Start of DATA PROVIDED
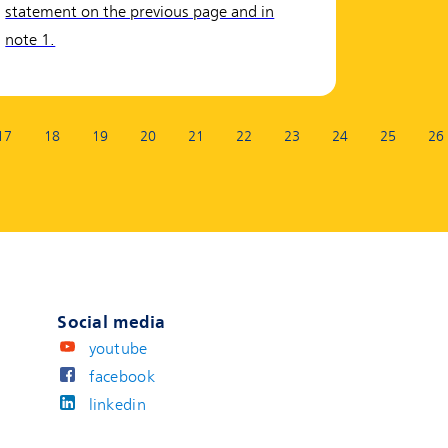
statement on the previous page and in
note 1.
17
18
19
20
21
22
23
24
25
26
Social media
youtube
facebook
linkedin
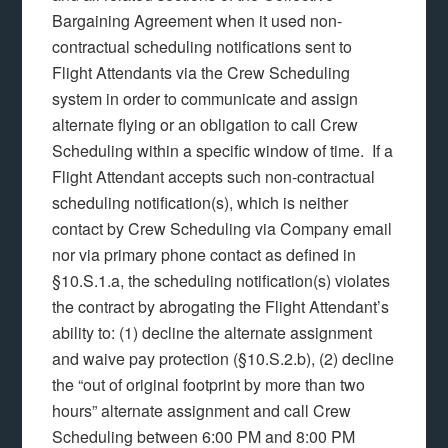
Bargaining Agreement when it used non-
contractual scheduling notifications sent to
Flight Attendants via the Crew Scheduling
system in order to communicate and assign
alternate flying or an obligation to call Crew
Scheduling within a specific window of time. If a
Flight Attendant accepts such non-contractual
scheduling notification(s), which is neither
contact by Crew Scheduling via Company email
nor via primary phone contact as defined in
§10.S.1.a, the scheduling notification(s) violates
the contract by abrogating the Flight Attendant’s
ability to: (1) decline the alternate assignment
and waive pay protection (§10.S.2.b), (2) decline
the “out of original footprint by more than two
hours” alternate assignment and call Crew
Scheduling between 6:00 PM and 8:00 PM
End of DATA PROVIDED
▸ WORK ITEM:
What is needed is an exact copy of the data, with the pictures removed.

▸ COMPLETED EXERCISE:
statement on the previous page and in
note 1.
17
18
19
20
21
22
23
24
25
26
Social media
youtube
facebook
linkedin
Bargaining Agreement when it used non-
contractual scheduling notifications sent to
Flight Attendants via the Crew Scheduling
system in order to communicate and assign
alternate flying or an obligation to call Crew
Scheduling within a specific window of time. If a
Flight Attendant accepts such non-contractual
scheduling notification(s), which is neither
contact by Crew Scheduling via Company email
nor via primary phone contact as defined in
§10.S.1.a, the scheduling notification(s) violates
the contract by abrogating the Flight Attendant’s
ability to: (1) decline the alternate assignment
and waive pay protection (§10.S.2.b), (2) decline
the “out of original footprint by more than two
hours” alternate assignment and call Crew
Scheduling between 6:00 PM and 8:00 PM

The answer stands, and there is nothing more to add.